[Items from a dataset]
--- START ---

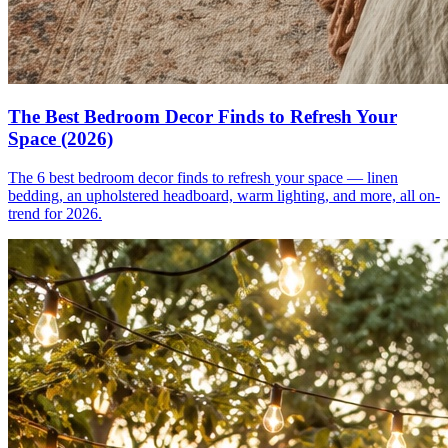
The Best Bedroom Decor Finds to Refresh Your
Space (2026)
The 6 best bedroom decor finds to refresh your space — linen
bedding, an upholstered headboard, warm lighting, and more, all on-
trend for 2026.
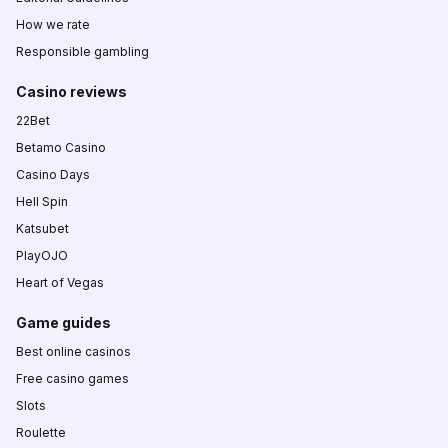
How we rate
Responsible gambling
Casino reviews
22Bet
Betamo Casino
Casino Days
Hell Spin
Katsubet
PlayOJO
Heart of Vegas
Game guides
Best online casinos
Free casino games
Slots
Roulette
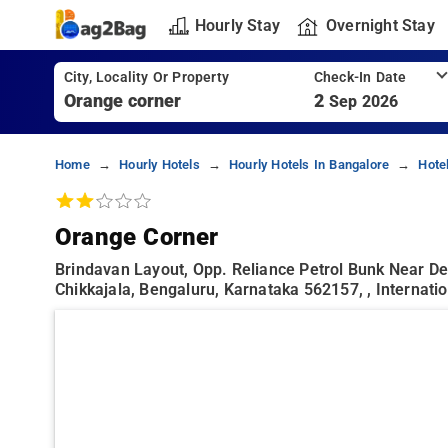
Hourly Stay
Overnight Stay
City, Locality Or Property
Check-In Date
2
Sep 2026
Home
Hourly Hotels
Hourly Hotels In Bangalore
Hote
Orange Corner
Brindavan Layout, Opp. Reliance Petrol Bunk Near De
Chikkajala, Bengaluru, Karnataka 562157, , Internati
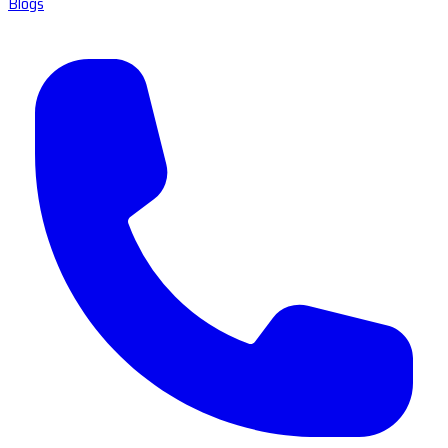
Blogs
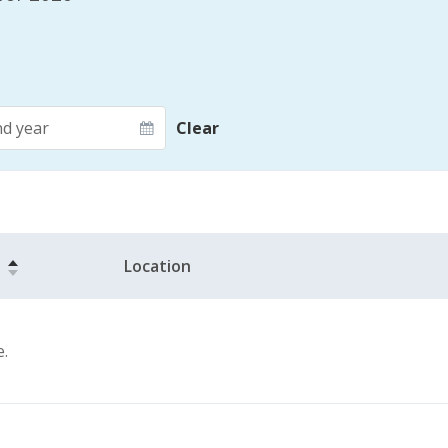
d year
Clear
Location
e.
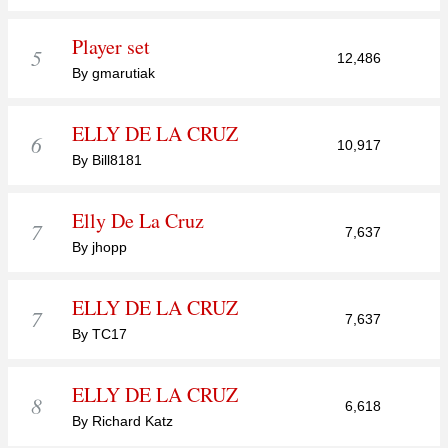
Player set
5
12,486
By gmarutiak
ELLY DE LA CRUZ
6
10,917
By Bill8181
Elly De La Cruz
7
7,637
By jhopp
ELLY DE LA CRUZ
7
7,637
By TC17
ELLY DE LA CRUZ
8
6,618
By Richard Katz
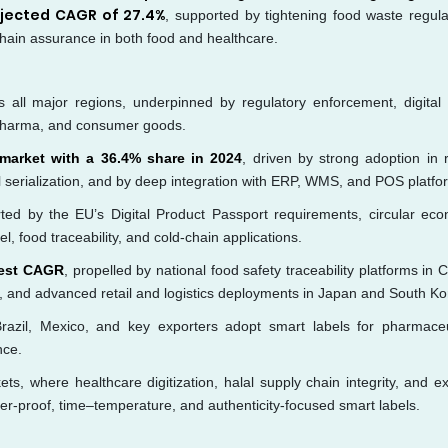
ojected CAGR of 27.4%
, supported by tightening food waste regula
hain assurance in both food and healthcare.
all major regions, underpinned by regulatory enforcement, digital r
d, pharma, and consumer goods.
 market with a 36.4% share in 2024
, driven by strong adoption in re
 serialization, and by deep integration with ERP, WMS, and POS platfo
rted by the EU’s Digital Product Passport requirements, circular ec
, food traceability, and cold-chain applications.
stest CAGR
, propelled by national food safety traceability platforms in 
a, and advanced retail and logistics deployments in Japan and South Ko
azil, Mexico, and key exporters adopt smart labels for pharmaceu
nce.
s, where healthcare digitization, halal supply chain integrity, and ex
per-proof, time–temperature, and authenticity-focused smart labels.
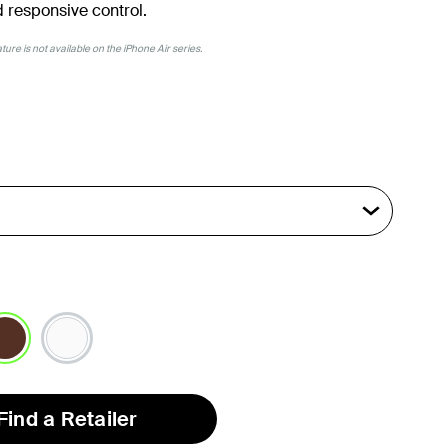
 responsive control.
ure is not available on the iPhone Air series.
lected
Find a Retailer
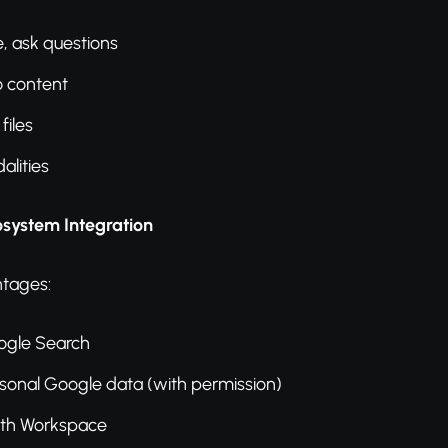
, ask questions
o content
files
lities
osystem Integration
tages:
ogle Search
sonal Google data (with permission)
ith Workspace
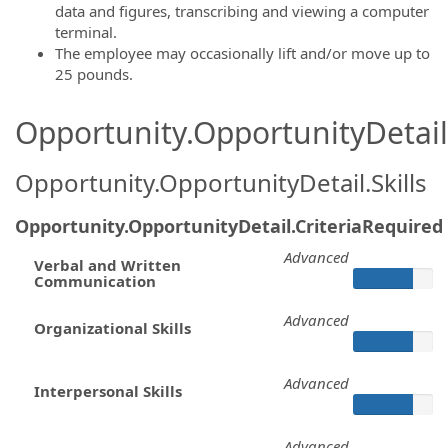
data and figures, transcribing and viewing a computer
terminal.
The employee may occasionally lift and/or move up to
25 pounds.
Opportunity.OpportunityDetail.
Opportunity.OpportunityDetail.Skills
Opportunity.OpportunityDetail.CriteriaRequired
Advanced
Verbal and Written
Communication
Advanced
Organizational Skills
Advanced
Interpersonal Skills
Advanced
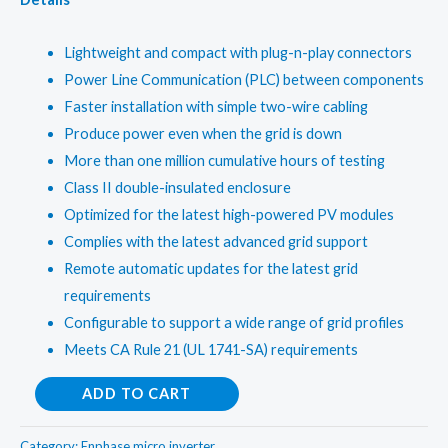
Lightweight and compact with plug-n-play connectors
Power Line Communication (PLC) between components
Faster installation with simple two-wire cabling
Produce power even when the grid is down
More than one million cumulative hours of testing
Class II double-insulated enclosure
Optimized for the latest high-powered PV modules
Complies with the latest advanced grid support
Remote automatic updates for the latest grid
requirements
Configurable to support a wide range of grid profiles
Meets CA Rule 21 (UL 1741-SA) requirements
Enphase1Kw
ADD TO CART
OnGrid
Micro
Category:
Enphase micro inverter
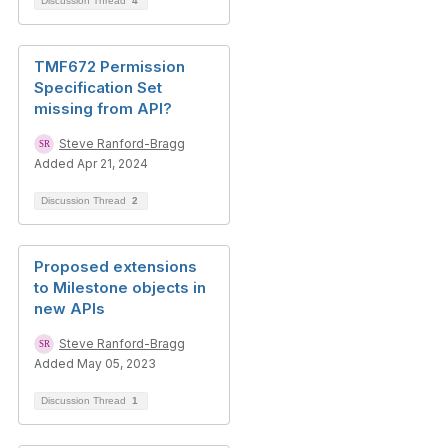
Discussion Thread
4
TMF672 Permission
Specification Set
missing from API?
Steve Ranford-Bragg
Added Apr 21, 2024
Discussion Thread
2
Proposed extensions
to Milestone objects in
new APIs
Steve Ranford-Bragg
Added May 05, 2023
Discussion Thread
1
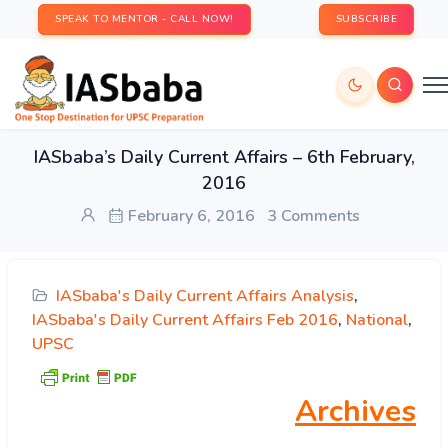
SPEAK TO MENTOR - CALL NOW!
SUBSCRIBE
IASbaba’s Daily Current Affairs – 6th February,
2016
February 6, 2016
3 Comments
IASbaba's Daily Current Affairs Analysis
,
IASbaba's Daily Current Affairs Feb 2016
,
National
,
UPSC
Archives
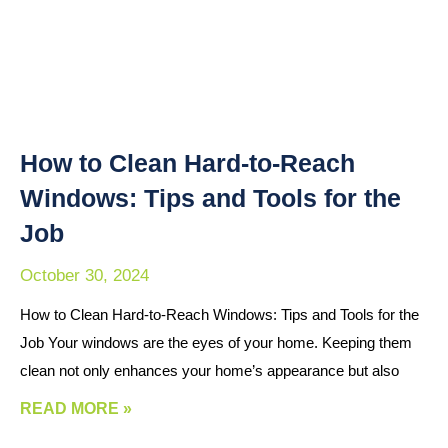
How to Clean Hard-to-Reach
Windows: Tips and Tools for the
Job
October 30, 2024
How to Clean Hard-to-Reach Windows: Tips and Tools for the
Job Your windows are the eyes of your home. Keeping them
clean not only enhances your home’s appearance but also
READ MORE »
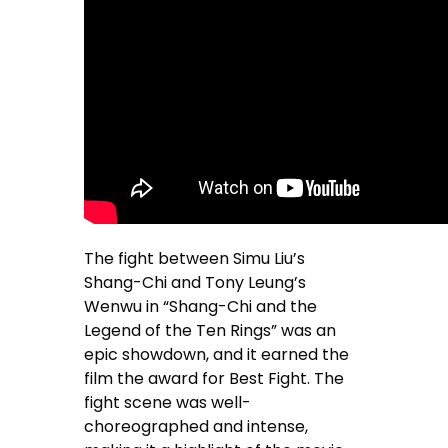
The fight between Simu Liu’s
Shang-Chi and Tony Leung’s
Wenwu in “Shang-Chi and the
Legend of the Ten Rings” was an
epic showdown, and it earned the
film the award for Best Fight. The
fight scene was well-
choreographed and intense,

--- END ---

■ **Your objective**
Restate the data word for word and exclude every picture.

■ **Answer to this problem**
The Best Bedroom Decor Finds to Refresh Your
Space (2026)
The 6 best bedroom decor finds to refresh your space — linen
bedding, an upholstered headboard, warm lighting, and more, all on-
trend for 2026.
How we rate
Responsible gambling
Casino reviews
22Bet
Betamo Casino
Casino Days
Hell Spin
Katsubet
PlayOJO
Heart of Vegas
Game guides
Best online casinos
Free casino games
Slots
Roulette
Hourly Stay
Overnight Stay
City, Locality Or Property
Check-In Date
2
Sep 2026
Home
Hourly Hotels
Hourly Hotels In Bangalore
Hote
Orange Corner
Brindavan Layout, Opp. Reliance Petrol Bunk Near De
Chikkajala, Bengaluru, Karnataka 562157, , Internati
Blogs
d year
Clear
Location
e.
Player set
5
12,486
By gmarutiak
ELLY DE LA CRUZ
6
10,917
By Bill8181
Elly De La Cruz
7
7,637
By jhopp
ELLY DE LA CRUZ
7
7,637
By TC17
ELLY DE LA CRUZ
8
6,618
By Richard Katz
ojected CAGR of 27.4%
, supported by tightening food waste regula
hain assurance in both food and healthcare.
all major regions, underpinned by regulatory enforcement, digital r
d, pharma, and consumer goods.
 market with a 36.4% share in 2024
, driven by strong adoption in re
 serialization, and by deep integration with ERP, WMS, and POS platfo
rted by the EU’s Digital Product Passport requirements, circular ec
, food traceability, and cold-chain applications.
stest CAGR
, propelled by national food safety traceability platforms in 
a, and advanced retail and logistics deployments in Japan and South Ko
azil, Mexico, and key exporters adopt smart labels for pharmaceu
nce.
s, where healthcare digitization, halal supply chain integrity, and ex
per-proof, time–temperature, and authenticity-focused smart labels.
 responsive control.
ure is not available on the iPhone Air series.
lected
Find a Retailer
, ask questions
o content
files
lities
osystem Integration
tages:
ogle Search
sonal Google data (with permission)
ith Workspace
data and figures, transcribing and viewing a computer
terminal.
The employee may occasionally lift and/or move up to
25 pounds.
Opportunity.OpportunityDetail.
Opportunity.OpportunityDetail.Skills
Opportunity.OpportunityDetail.CriteriaRequired
Advanced
Verbal and Written
Communication
Advanced
Organizational Skills
Advanced
Interpersonal Skills
Advanced
Lightweight and compact with plug-n-play connectors
Power Line Communication (PLC) between components
Faster installation with simple two-wire cabling
Produce power even when the grid is down
More than one million cumulative hours of testing
Class II double-insulated enclosure
Optimized for the latest high-powered PV modules
Complies with the latest advanced grid support
Remote automatic updates for the latest grid
requirements
Configurable to support a wide range of grid profiles
Meets CA Rule 21 (UL 1741-SA) requirements
Enphase1Kw
ADD TO CART
OnGrid
Micro
Category:
Enphase micro inverter
Discussion Thread
4
TMF672 Permission
Specification Set
missing from API?
Steve Ranford-Bragg
Added Apr 21, 2024
Discussion Thread
2
Proposed extensions
to Milestone objects in
new APIs
Steve Ranford-Bragg
Added May 05, 2023
Discussion Thread
1
SPEAK TO MENTOR - CALL NOW!
SUBSCRIBE
IASbaba’s Daily Current Affairs – 6th February,
2016
February 6, 2016
3 Comments
IASbaba's Daily Current Affairs Analysis
,
IASbaba's Daily Current Affairs Feb 2016
,
National
,
UPSC
Archives
How to Clean Hard-to-Reach
Windows: Tips and Tools for the
Job
October 30, 2024
How to Clean Hard-to-Reach Windows: Tips and Tools for the
Job Your windows are the eyes of your home. Keeping them
clean not only enhances your home’s appearance but also
READ MORE »
The fight between Simu Liu’s
Shang-Chi and Tony Leung’s
Wenwu in “Shang-Chi and the
Legend of the Ten Rings” was an
epic showdown, and it earned the
film the award for Best Fight. The
fight scene was well-
choreographed and intense,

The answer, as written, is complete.